** PROBLEM REQUIREMENTS **
List all lines of the data containing the word "danych".

** DATASET ENTRIES **
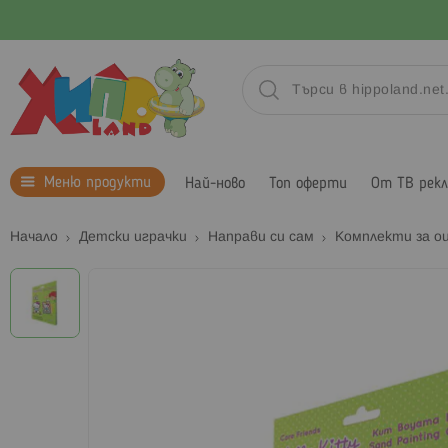
Меню продукти
Най-ново
Топ оферти
От ТВ рек
Начало
Детски играчки
Направи си сам
Комплекти за о
Преминете
към
края
на
галерията
на
изображенията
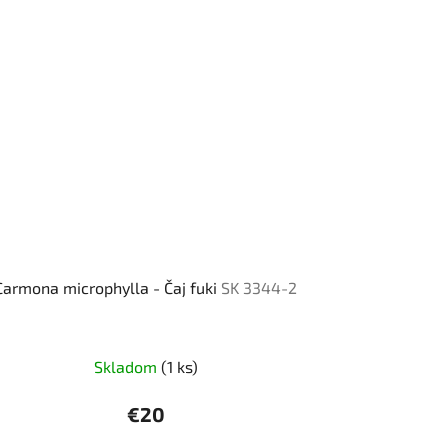
Carmona microphylla - Čaj fuki
SK 3344-2
Skladom
(1 ks)
€20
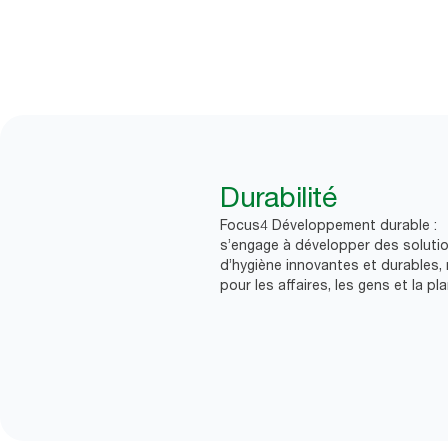
Durabilité
Focus4 Développement durable :
s’engage à développer des soluti
d’hygiène innovantes et durables, 
pour les affaires, les gens et la pl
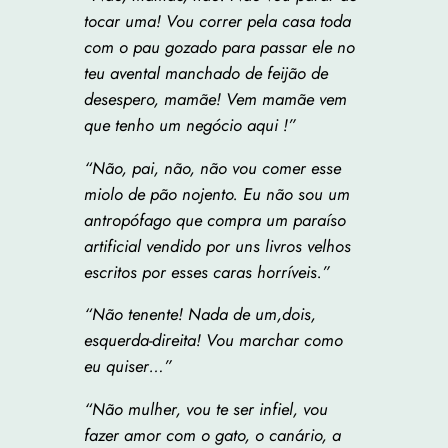
tocar uma! Vou correr pela casa toda
com o pau gozado para passar ele no
teu avental manchado de feijão de
desespero, mamãe! Vem mamãe vem
que tenho um negócio aqui !”
“Não, pai, não, não vou comer esse
miolo de pão nojento. Eu não sou um
antropófago que compra um paraíso
artificial vendido por uns livros velhos
escritos por esses caras horríveis.”
“Não tenente! Nada de um,dois,
esquerda-direita! Vou marchar como
eu quiser…”
“Não mulher, vou te ser infiel, vou
fazer amor com o gato, o canário, a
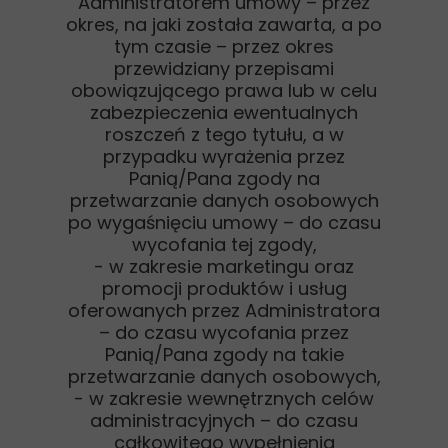
Administratorem umowy – przez
okres, na jaki została zawarta, a po
tym czasie – przez okres
przewidziany przepisami
obowiązującego prawa lub w celu
zabezpieczenia ewentualnych
roszczeń z tego tytułu, a w
przypadku wyrażenia przez
Panią/Pana zgody na
przetwarzanie danych osobowych
po wygaśnięciu umowy – do czasu
wycofania tej zgody,
- w zakresie marketingu oraz
promocji produktów i usług
oferowanych przez Administratora
– do czasu wycofania przez
Panią/Pana zgody na takie
przetwarzanie danych osobowych,
- w zakresie wewnętrznych celów
administracyjnych – do czasu
całkowitego wypełnienia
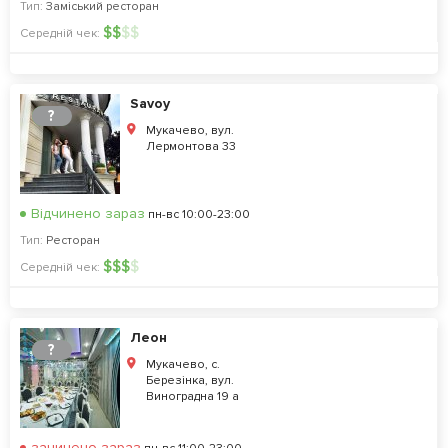
Тип:
Заміський ресторан
$
$
$
$
Середній чек:
Savoy
?
Мукачево, вул.
Лермонтова 33
Відчинено зараз
пн-вс 10:00-23:00
Тип:
Ресторан
$
$
$
$
Середній чек:
Леон
?
Мукачево, с.
Березінка, вул.
Виноградна 19 а
зачинено зараз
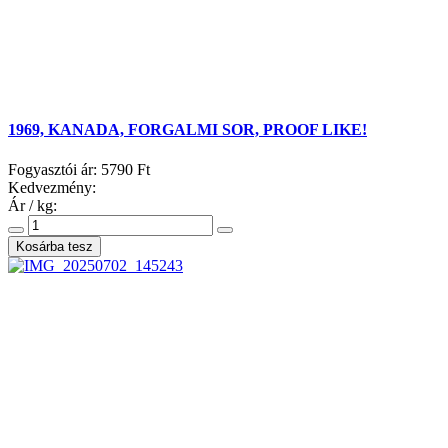
1969, KANADA, FORGALMI SOR, PROOF LIKE!
Fogyasztói ár:
5790 Ft
Kedvezmény:
Ár / kg:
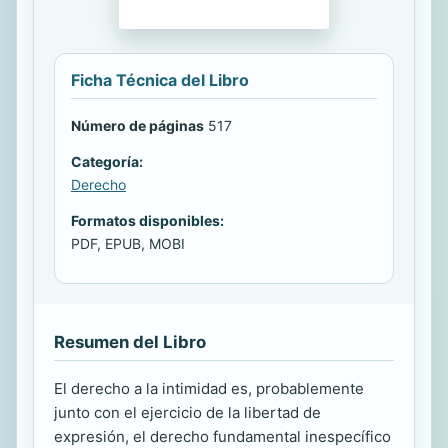
Ficha Técnica del Libro
Número de páginas
517
Categoría:
Derecho
Formatos disponibles:
PDF, EPUB, MOBI
Resumen del Libro
El derecho a la intimidad es, probablemente
junto con el ejercicio de la libertad de
expresión, el derecho fundamental inespecífico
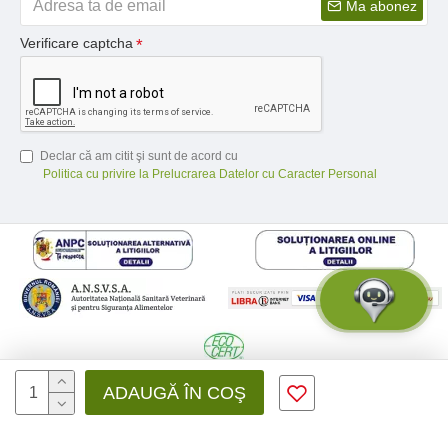
Ma abonez
Verificare captcha
Declar că am citit şi sunt de acord cu
Politica cu privire la Prelucrarea Datelor cu Caracter Personal
© 2026 Medfusion SRL, CIF: RO31041639 | Nr. reg.: J12/3428/2012 -
ADAUGĂ ÎN COŞ
Toate drepturile rezervate - by DevPro.ro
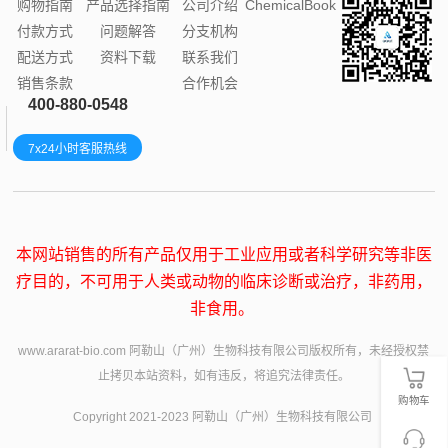
购物指南
产品选择指南
公司介绍
ChemicalBook
付款方式
问题解答
分支机构
配送方式
资料下载
联系我们
销售条款
合作机会
400-880-0548
7x24小时客服热线
本网站销售的所有产品仅用于工业应用或者科学研究等非医
疗目的，不可用于人类或动物的临床诊断或治疗，非药用，
非食用。
www.ararat-bio.com 阿勒山（广州）生物科技有限公司版权所有，未经授权禁
止拷贝本站资料，如有违反，将追究法律责任。
购物车
Copyright 2021-2023 阿勒山（广州）生物科技有限公司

** SOLUTION **
przetwarzanie danych osobowych
przetwarzanie danych osobowych,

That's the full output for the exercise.